「満場一致」の意味・由来・例文をわかりやすく解説【四字熟語】
会議や決定の場でよく耳にする「満場一致」という言葉。全員が同じ意見を持つ状況を指しますが、その正確な意味や使い方、由来まで深く知っていますか?
この記事では、ビジネスシーンでも日常でも役立つ「満場一致」の知識を、専門ライターがわかりやすく解説します。
「満場一致」の意味
「満場一致(まんじょういっち)」とは、その場にいる全員が、意見や決定に対して完全に同意すること、またはその状態を指す四字熟語です。会議や集会など、複数の人が集まって何かを決めるときに用いられ、一人残らず賛成していることを強調する際に使われます。部分的な賛成や多数決で決まった場合とは異なり、文字通り「会場全体(満場)」が「一つになる(一致)」という意味合いが込められています。全員が同じ方向を向き、異論がないことを示します。
由来・語源
「満場一致」という言葉の由来は、特定の故事や古典に直接結びつくものではなく、比較的新しい時代に生まれた表現と考えられています。「満場」は「会場全体」「その場にいるすべての人」を意味し、「一致」は「意見などが一つになること」を表します。これらを組み合わせることで、「集まりにいる全員の意見が完全に一つになる」という状況を端的に示す言葉として定着しました。特に、議会や会議といった場で、意思決定のプロセスにおいて全員の同意が得られたことを明確に伝えるために用いられるようになり、広く普及しました。
使い方・例文
思わずクスッとくる例文
今日のランチは焼肉にしようと提案したら、ダイエット中の友人も含め、満場一致で賛成の嵐だった。
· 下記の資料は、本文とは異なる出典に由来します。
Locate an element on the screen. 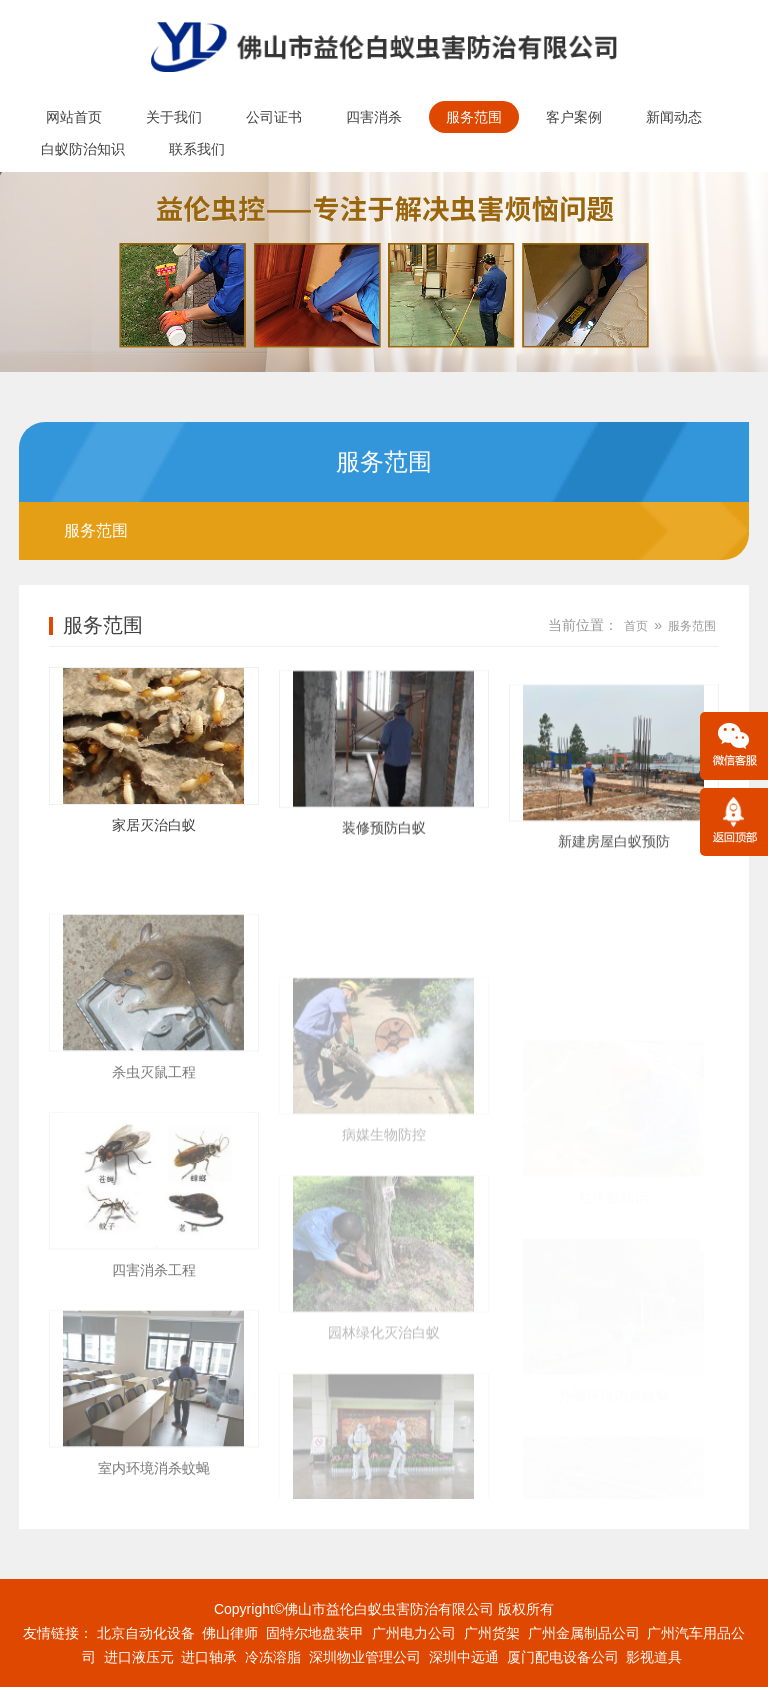 This screenshot has height=1687, width=768. 冷冻溶脂 is located at coordinates (273, 1657).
普段は意見が割れがちな場面でも、全員が思わず納得してしまうような意外な展開を表しています。
週末の家族旅行先をディズニーランドと発表したところ、子どもたちの間では満場一致で拍手喝采が巻き起こった。
誰もが望む、期待通りの決定に対して、全員が歓喜している様子をユーモラスに表現しています。
ビジネス・日常での活用シーン
ビジネスシーンでは、重要な議題の決定や方針策定の際に「今回のプロジェクトの方向性は、満場一致で承認されました」のように使われます。これにより、参加者全員が納得して決定されたことを強調し、後の進行をスムーズにする効果があります。日常会話では、友人や家族との集まりで「夕食のメニューは満場一致でお寿司に決定!」といった形で、皆の意見が一致した状況を表現する際に用いられ、和やかな雰囲気を伝えることができます。
誤用しやすいポイント
「満場一致」は、文字通り「全員の意見が完全に一致すること」を意味します。したがって、たとえ圧倒的多数の賛成があったとしても、一人でも反対意見や棄権者がいれば、「満場一致」とは言えません。例えば、99%の賛成があっても、1%の反対がいれば「満場一致ではない」と区別する必要があります。単なる「多数決」や「賛成多数」と同じ意味で使ってしまうのは誤りなので、注意が必要です。意見の相違が一切ない状態であることを意識して使いましょう。
対義語・類義語
- 対義語:
- 喧々囂々(多くの人がやかましく騒ぎ立て、意見がまとまらない様子)
- 意見百出(様々な意見が次から次へと出ること)
- 類義語:
- 異論なし(異なる意見がないこと)
- 全会一致(会議などで、出席者全員の賛成で議案が可決されること。「満場一致」とほぼ同義)
よくある質問
Q. 「満場一致」の正しい意味を一言で教えてください。
A. その場にいる全員が、意見や決定に完全に同意することです。
Q. どんな場面で使いますか?
A. 会議や集会で、参加者全員の賛成で何かが決まった際に使います。
Q. よくある誤用・誤解は?
A. 一人でも反対者がいる場合や多数決での決定は「満場一致」ではありません。